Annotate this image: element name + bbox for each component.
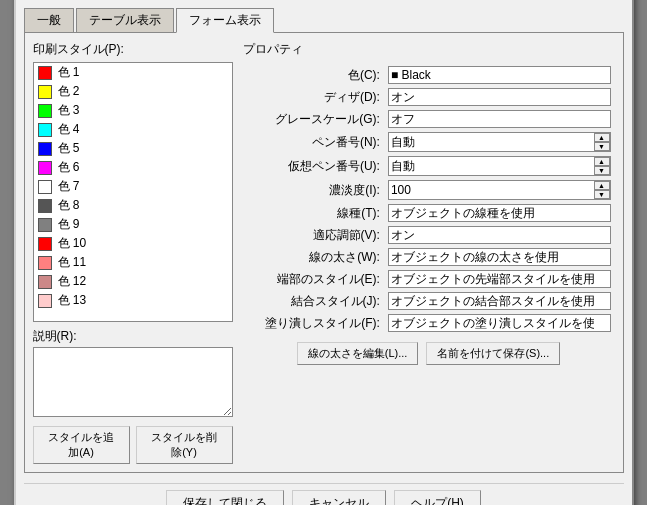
style-list[interactable]: 色 1色 2色 3色 4色 5色 6色 7色 8色 9色 10色 11色 12色… [33, 62, 233, 322]
style-item-label: 色 6 [58, 159, 80, 176]
style-item-label: 色 7 [58, 178, 80, 195]
dropdown-wrapper: オン [388, 88, 611, 106]
dropdown-wrapper: オブジェクトの線の太さを使用 [388, 248, 611, 266]
spinner-wrapper: ▲▼ [388, 156, 611, 176]
pen_number-input[interactable] [389, 134, 594, 150]
spinner-up-button[interactable]: ▲ [594, 157, 610, 166]
property-row: 線の太さ(W):オブジェクトの線の太さを使用 [243, 246, 615, 268]
joinstyle-dropdown[interactable]: オブジェクトの結合部スタイルを使用 [388, 292, 611, 310]
lineweight-dropdown[interactable]: オブジェクトの線の太さを使用 [388, 248, 611, 266]
property-value-cell: オブジェクトの線種を使用 [384, 202, 615, 224]
spinner-down-button[interactable]: ▼ [594, 190, 610, 199]
list-item[interactable]: 色 7 [34, 177, 232, 196]
spinner-up-button[interactable]: ▲ [594, 133, 610, 142]
style-item-label: 色 5 [58, 140, 80, 157]
property-row: 仮想ペン番号(U):▲▼ [243, 154, 615, 178]
action-buttons: 線の太さを編集(L)... 名前を付けて保存(S)... [243, 342, 615, 365]
description-label: 説明(R): [33, 328, 233, 345]
grayscale-dropdown[interactable]: オフ [388, 110, 611, 128]
list-item[interactable]: 色 11 [34, 253, 232, 272]
property-value-cell: オブジェクトの先端部スタイルを使用 [384, 268, 615, 290]
list-item[interactable]: 色 5 [34, 139, 232, 158]
virtual_pen-input[interactable] [389, 158, 594, 174]
bottom-buttons: 保存して閉じる キャンセル ヘルプ(H) [24, 483, 624, 505]
list-item[interactable]: 色 12 [34, 272, 232, 291]
fillstyle-dropdown[interactable]: オブジェクトの塗り潰しスタイルを使用 [388, 314, 611, 332]
property-value-cell: オフ [384, 108, 615, 130]
property-label: 結合スタイル(J): [243, 290, 384, 312]
tab-form[interactable]: フォーム表示 [176, 8, 274, 33]
color-swatch-icon [38, 199, 52, 213]
color-swatch-icon [38, 180, 52, 194]
property-value-cell: オン [384, 224, 615, 246]
dither-dropdown[interactable]: オン [388, 88, 611, 106]
spinner-down-button[interactable]: ▼ [594, 142, 610, 151]
color-swatch-icon [38, 161, 52, 175]
edit-lineweight-button[interactable]: 線の太さを編集(L)... [297, 342, 419, 365]
list-item[interactable]: 色 3 [34, 101, 232, 120]
property-value-cell: オブジェクトの線の太さを使用 [384, 246, 615, 268]
style-item-label: 色 8 [58, 197, 80, 214]
color-swatch-icon [38, 218, 52, 232]
property-label: グレースケール(G): [243, 108, 384, 130]
color-swatch-icon [38, 66, 52, 80]
main-window: 印刷スタイル テーブル エディタ - monochrome.ctb ✕ 一般 テ… [14, 0, 634, 505]
help-button[interactable]: ヘルプ(H) [394, 490, 481, 505]
property-row: 適応調節(V):オン [243, 224, 615, 246]
tab-table[interactable]: テーブル表示 [76, 8, 174, 33]
linetype-dropdown[interactable]: オブジェクトの線種を使用 [388, 204, 611, 222]
property-row: グレースケール(G):オフ [243, 108, 615, 130]
property-row: 線種(T):オブジェクトの線種を使用 [243, 202, 615, 224]
save-as-button[interactable]: 名前を付けて保存(S)... [426, 342, 560, 365]
dropdown-wrapper: ■ Black [388, 66, 611, 84]
dropdown-wrapper: オブジェクトの塗り潰しスタイルを使用 [388, 314, 611, 332]
delete-style-button[interactable]: スタイルを削除(Y) [136, 426, 233, 464]
endstyle-dropdown[interactable]: オブジェクトの先端部スタイルを使用 [388, 270, 611, 288]
color-swatch-icon [38, 294, 52, 308]
list-item[interactable]: 色 2 [34, 82, 232, 101]
cancel-button[interactable]: キャンセル [292, 490, 386, 505]
property-label: 色(C): [243, 64, 384, 86]
style-buttons: スタイルを追加(A) スタイルを削除(Y) [33, 426, 233, 464]
list-item[interactable]: 色 4 [34, 120, 232, 139]
list-item[interactable]: 色 9 [34, 215, 232, 234]
add-style-button[interactable]: スタイルを追加(A) [33, 426, 130, 464]
property-row: 塗り潰しスタイル(F):オブジェクトの塗り潰しスタイルを使用 [243, 312, 615, 334]
color-dropdown[interactable]: ■ Black [388, 66, 611, 84]
intensity-input[interactable] [389, 182, 594, 198]
adaptive-dropdown[interactable]: オン [388, 226, 611, 244]
dropdown-wrapper: オブジェクトの先端部スタイルを使用 [388, 270, 611, 288]
property-row: ディザ(D):オン [243, 86, 615, 108]
property-label: 線種(T): [243, 202, 384, 224]
list-item[interactable]: 色 10 [34, 234, 232, 253]
tab-bar: 一般 テーブル表示 フォーム表示 [24, 7, 624, 32]
tab-general[interactable]: 一般 [24, 8, 74, 33]
style-item-label: 色 3 [58, 102, 80, 119]
dropdown-wrapper: オン [388, 226, 611, 244]
property-label: ペン番号(N): [243, 130, 384, 154]
style-item-label: 色 1 [58, 64, 80, 81]
color-swatch-icon [38, 123, 52, 137]
style-item-label: 色 13 [58, 292, 87, 309]
property-label: 線の太さ(W): [243, 246, 384, 268]
list-item[interactable]: 色 8 [34, 196, 232, 215]
save-close-button[interactable]: 保存して閉じる [166, 490, 284, 505]
description-box[interactable] [33, 347, 233, 417]
list-item[interactable]: 色 6 [34, 158, 232, 177]
style-item-label: 色 11 [58, 254, 87, 271]
property-label: 端部のスタイル(E): [243, 268, 384, 290]
spinner-wrapper: ▲▼ [388, 132, 611, 152]
list-item[interactable]: 色 13 [34, 291, 232, 310]
color-swatch-icon [38, 256, 52, 270]
property-label: 塗り潰しスタイル(F): [243, 312, 384, 334]
property-label: 仮想ペン番号(U): [243, 154, 384, 178]
spinner-up-button[interactable]: ▲ [594, 181, 610, 190]
list-item[interactable]: 色 1 [34, 63, 232, 82]
spinner-buttons: ▲▼ [594, 157, 610, 175]
spinner-buttons: ▲▼ [594, 181, 610, 199]
window-content: 一般 テーブル表示 フォーム表示 印刷スタイル(P): 色 1色 2色 3色 4… [16, 0, 632, 505]
dropdown-wrapper: オフ [388, 110, 611, 128]
spinner-down-button[interactable]: ▼ [594, 166, 610, 175]
properties-table: 色(C):■ Blackディザ(D):オングレースケール(G):オフペン番号(N… [243, 64, 615, 334]
property-value-cell: ▲▼ [384, 154, 615, 178]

Aim of the task
Leave out the pictures and retype every line above exactly.

Solution
Annotate this image: element name + bbox for each component.
style-list[interactable]: 色 1色 2色 3色 4色 5色 6色 7色 8色 9色 10色 11色 12色… [33, 62, 233, 322]
style-item-label: 色 6 [58, 159, 80, 176]
style-item-label: 色 7 [58, 178, 80, 195]
dropdown-wrapper: オン [388, 88, 611, 106]
dropdown-wrapper: オブジェクトの線の太さを使用 [388, 248, 611, 266]
spinner-wrapper: ▲▼ [388, 156, 611, 176]
pen_number-input[interactable] [389, 134, 594, 150]
spinner-up-button[interactable]: ▲ [594, 157, 610, 166]
property-row: 線の太さ(W):オブジェクトの線の太さを使用 [243, 246, 615, 268]
joinstyle-dropdown[interactable]: オブジェクトの結合部スタイルを使用 [388, 292, 611, 310]
lineweight-dropdown[interactable]: オブジェクトの線の太さを使用 [388, 248, 611, 266]
property-value-cell: オブジェクトの線種を使用 [384, 202, 615, 224]
spinner-down-button[interactable]: ▼ [594, 190, 610, 199]
list-item[interactable]: 色 7 [34, 177, 232, 196]
spinner-up-button[interactable]: ▲ [594, 133, 610, 142]
style-item-label: 色 5 [58, 140, 80, 157]
property-row: 仮想ペン番号(U):▲▼ [243, 154, 615, 178]
action-buttons: 線の太さを編集(L)... 名前を付けて保存(S)... [243, 342, 615, 365]
description-label: 説明(R): [33, 328, 233, 345]
grayscale-dropdown[interactable]: オフ [388, 110, 611, 128]
list-item[interactable]: 色 11 [34, 253, 232, 272]
property-value-cell: オブジェクトの先端部スタイルを使用 [384, 268, 615, 290]
list-item[interactable]: 色 5 [34, 139, 232, 158]
virtual_pen-input[interactable] [389, 158, 594, 174]
bottom-buttons: 保存して閉じる キャンセル ヘルプ(H) [24, 483, 624, 505]
list-item[interactable]: 色 12 [34, 272, 232, 291]
fillstyle-dropdown[interactable]: オブジェクトの塗り潰しスタイルを使用 [388, 314, 611, 332]
property-value-cell: オフ [384, 108, 615, 130]
property-label: 結合スタイル(J): [243, 290, 384, 312]
tab-form[interactable]: フォーム表示 [176, 8, 274, 33]
color-swatch-icon [38, 199, 52, 213]
color-swatch-icon [38, 180, 52, 194]
property-value-cell: オン [384, 224, 615, 246]
dither-dropdown[interactable]: オン [388, 88, 611, 106]
spinner-down-button[interactable]: ▼ [594, 142, 610, 151]
color-swatch-icon [38, 161, 52, 175]
edit-lineweight-button[interactable]: 線の太さを編集(L)... [297, 342, 419, 365]
list-item[interactable]: 色 3 [34, 101, 232, 120]
property-value-cell: オブジェクトの線の太さを使用 [384, 246, 615, 268]
style-item-label: 色 8 [58, 197, 80, 214]
color-swatch-icon [38, 218, 52, 232]
property-label: グレースケール(G): [243, 108, 384, 130]
color-swatch-icon [38, 66, 52, 80]
main-window: 印刷スタイル テーブル エディタ - monochrome.ctb ✕ 一般 テ… [14, 0, 634, 505]
help-button[interactable]: ヘルプ(H) [394, 490, 481, 505]
property-row: 適応調節(V):オン [243, 224, 615, 246]
tab-table[interactable]: テーブル表示 [76, 8, 174, 33]
linetype-dropdown[interactable]: オブジェクトの線種を使用 [388, 204, 611, 222]
property-row: グレースケール(G):オフ [243, 108, 615, 130]
property-row: 線種(T):オブジェクトの線種を使用 [243, 202, 615, 224]
save-as-button[interactable]: 名前を付けて保存(S)... [426, 342, 560, 365]
dropdown-wrapper: ■ Black [388, 66, 611, 84]
dropdown-wrapper: オブジェクトの塗り潰しスタイルを使用 [388, 314, 611, 332]
delete-style-button[interactable]: スタイルを削除(Y) [136, 426, 233, 464]
endstyle-dropdown[interactable]: オブジェクトの先端部スタイルを使用 [388, 270, 611, 288]
color-swatch-icon [38, 294, 52, 308]
list-item[interactable]: 色 2 [34, 82, 232, 101]
cancel-button[interactable]: キャンセル [292, 490, 386, 505]
property-label: 色(C): [243, 64, 384, 86]
style-buttons: スタイルを追加(A) スタイルを削除(Y) [33, 426, 233, 464]
list-item[interactable]: 色 4 [34, 120, 232, 139]
list-item[interactable]: 色 9 [34, 215, 232, 234]
add-style-button[interactable]: スタイルを追加(A) [33, 426, 130, 464]
property-row: 塗り潰しスタイル(F):オブジェクトの塗り潰しスタイルを使用 [243, 312, 615, 334]
color-dropdown[interactable]: ■ Black [388, 66, 611, 84]
intensity-input[interactable] [389, 182, 594, 198]
adaptive-dropdown[interactable]: オン [388, 226, 611, 244]
dropdown-wrapper: オブジェクトの先端部スタイルを使用 [388, 270, 611, 288]
property-row: ディザ(D):オン [243, 86, 615, 108]
property-label: 線種(T): [243, 202, 384, 224]
list-item[interactable]: 色 10 [34, 234, 232, 253]
tab-bar: 一般 テーブル表示 フォーム表示 [24, 7, 624, 32]
tab-general[interactable]: 一般 [24, 8, 74, 33]
style-item-label: 色 3 [58, 102, 80, 119]
dropdown-wrapper: オン [388, 226, 611, 244]
property-label: ペン番号(N): [243, 130, 384, 154]
style-item-label: 色 1 [58, 64, 80, 81]
color-swatch-icon [38, 123, 52, 137]
style-item-label: 色 13 [58, 292, 87, 309]
property-label: 線の太さ(W): [243, 246, 384, 268]
list-item[interactable]: 色 8 [34, 196, 232, 215]
save-close-button[interactable]: 保存して閉じる [166, 490, 284, 505]
description-box[interactable] [33, 347, 233, 417]
list-item[interactable]: 色 6 [34, 158, 232, 177]
style-item-label: 色 11 [58, 254, 87, 271]
property-label: 端部のスタイル(E): [243, 268, 384, 290]
spinner-wrapper: ▲▼ [388, 132, 611, 152]
list-item[interactable]: 色 13 [34, 291, 232, 310]
color-swatch-icon [38, 256, 52, 270]
property-label: 塗り潰しスタイル(F): [243, 312, 384, 334]
property-label: 仮想ペン番号(U): [243, 154, 384, 178]
spinner-up-button[interactable]: ▲ [594, 181, 610, 190]
list-item[interactable]: 色 1 [34, 63, 232, 82]
spinner-buttons: ▲▼ [594, 157, 610, 175]
spinner-buttons: ▲▼ [594, 181, 610, 199]
window-content: 一般 テーブル表示 フォーム表示 印刷スタイル(P): 色 1色 2色 3色 4… [16, 0, 632, 505]
dropdown-wrapper: オフ [388, 110, 611, 128]
spinner-down-button[interactable]: ▼ [594, 166, 610, 175]
properties-table: 色(C):■ Blackディザ(D):オングレースケール(G):オフペン番号(N… [243, 64, 615, 334]
property-value-cell: ▲▼ [384, 154, 615, 178]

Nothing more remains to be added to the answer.